This blogger has signed an Amicus Brief in a case pending before the Supreme Court of the United States. The case is Hosana Tabor v. Equal Opportunity Commission, (For a summary of the case, including a link to the various briefs, including amicus briefs, in the case, go here. The opinion in the 6th Circuit that the petitioner is asking the Supreme Court to reverse, can be found here.) Professors Barak Richman of Duke Law School and Harry First of NYU, both leading scholars of antitrust law, co-authored the brief.
The petitioner in the case is a Lutheran church and elementary school that dismissed an employee who taught music and other secular subjects but who also taught daily religion classes, was a commissioned minister and also regularly led her class in prayer. The dismissed teacher claimed that the dismissal violated the Americans with Disabilities Act, and the EEOC intervened in support of the teacher. The 6th Circuit Court of Appeals held that the so-called ministerial exception did not apply, with the result that the plaintiff's suit could go forward on the merits. In particular, the court found it noteworthy that the teacher spent most of her workday teaching secular subjects from secular materials and could not recall bringing religious themes into her secular classes more than twice during her tenure. The court remanded the case to the district court for a determination of whether, in fact, the school had violated the ADA., and the petitioner sought review in the Supreme Court.

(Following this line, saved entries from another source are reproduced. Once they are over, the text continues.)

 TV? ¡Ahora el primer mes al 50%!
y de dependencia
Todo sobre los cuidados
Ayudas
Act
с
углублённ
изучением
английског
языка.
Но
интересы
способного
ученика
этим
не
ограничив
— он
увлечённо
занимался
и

The Supreme Court granted certiorari to answer following question:
"Whether the ministerial exception, which prohibits most employment-related lawsuits against religious organizations by employees performing religious functions, applies to a teacher at a religious elementary school who teaches the full secular curriculum, but also teaches daily religion classes, is a commissioned minister, and regularly leads student in prayer and worship."

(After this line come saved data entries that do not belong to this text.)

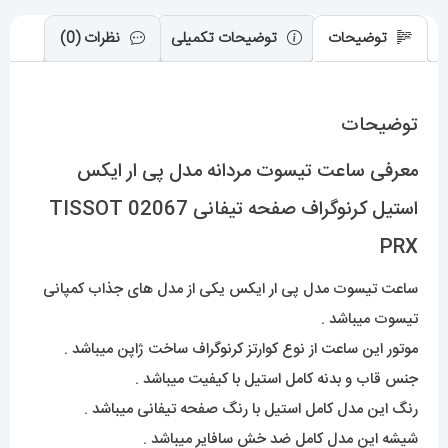
02067
TISSOT
توضیحات
توضیحات تکمیلی
نظرات (0)
PRX
عدد
توضیحات
معرفی ساعت تیسوت مردانه مدل پی ار ایکس
استیل کرنوگراف صفحه تیفانی 02067 TISSOT
PRX
ساعت تیسوت مدل پی ار ایکس یکی از مدل های جذاب کمپانی
تیسوت میباشد .
موتور این ساعت از نوع کوارتز کرنوگراف ساخت ژاپن میباشد .
جنس قاب و بدنه کامل استیل با کیفیت میباشد .
رنگ این مدل کامل استیل با رنگ صفحه تیفانی میباشد .
شیشه این مدل کامل ضد خش سافایر میباشد .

The amicus brief advises the Court not to expand the scope of the ministerial exception in a way that would provide immunity to professional associations of clergy who engage in concerted action of the sort that produces monopoly or its consequences and is thus unreasonable and unlawful under Section 1 of the Sherman Act. Indeed, at least one professional association of clergy has claimed that horizontal concerted action by the association's members falls within the ministerial exception and is exempt from the Sherman Act. (Professor Richman summarizes the policies of this association, the Rabbinical Assembly, and why they are problematic under the Sherman Act here.) As the brief explains, such concerted action among rivals can reduce competition among clergy for particular positions and also limit the number of clergy whom individual congregations can interview and offer positions, thereby increasing the bargaining leverage of such clergy. Moreover, such conduct does not fall within the contours or rationale of the ministerial exception, which applies in the context of employer-employee relationships between, say, a church or synagogue and its minister or rabbi. Indeed, as the brief explains, limiting the exception to cases involving the employer/employee relationship would not prejudice the petitioner's case at all and would instead protect the ability of other congregations to search for and hire clergy of their choice without interference from unlawful concerted action.